3.0 KiB
Abstraction Strategy
The registry has three layers with different trust levels:
- Observed facts are deterministic scanner output: files, manifests, framework hints, tests, docs, routes, commands, and source locations.
- Candidate claims are abstractions proposed from those facts. They are useful review seeds, not registry truth.
- Approved entries are curated truth after human review or an explicit trusted automation mode.
Granularity
Features should describe a user-visible or operational behavior surface, not mirror individual scanner facts.

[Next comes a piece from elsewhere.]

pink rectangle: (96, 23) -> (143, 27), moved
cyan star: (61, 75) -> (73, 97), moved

A one-to-one pattern such as one route fact becoming one feature is a smell unless the repository truly exposes only one behavior.

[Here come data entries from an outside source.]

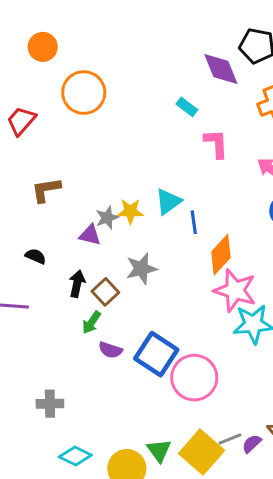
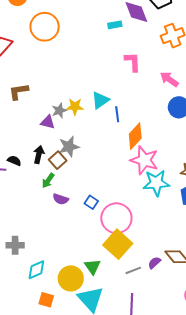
cyan rectangle: (187, 107) -> (115, 25), moved, turned -48
black semicircle: (36, 256) -> (14, 161), moved
gray star: (141, 269) -> (69, 147), moved
blue square: (156, 354) -> (91, 202), size x0.5
gray cross: (50, 404) -> (15, 245), moved
gray line: (230, 439) -> (133, 270), moved
yellow square: (202, 452) -> (118, 244), moved
cyan diamond: (75, 456) -> (36, 270), turned -50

Current deterministic grouping:
- Multiple HTTP route facts become one
HTTP API surfacefeature with several source references. - Multiple CLI command facts become one
CLI command surfacefeature with several source references. - Facts remain available as drilldown evidence through
source_refs.
This gives reviewers orientation at the behavior level while keeping provenance.
What Deterministic Logic Can Do
Deterministic scanners can reliably identify:
- repository structure and languages
- package manifests and framework hints
- API/CLI entry-point surfaces
- docs, examples, and tests as corroborating evidence
- stable source references for review and approval
Deterministic candidate generation can group these into conservative capabilities such as interface exposure and repository structure. It should avoid pretending it understands domain intent when the evidence is thin.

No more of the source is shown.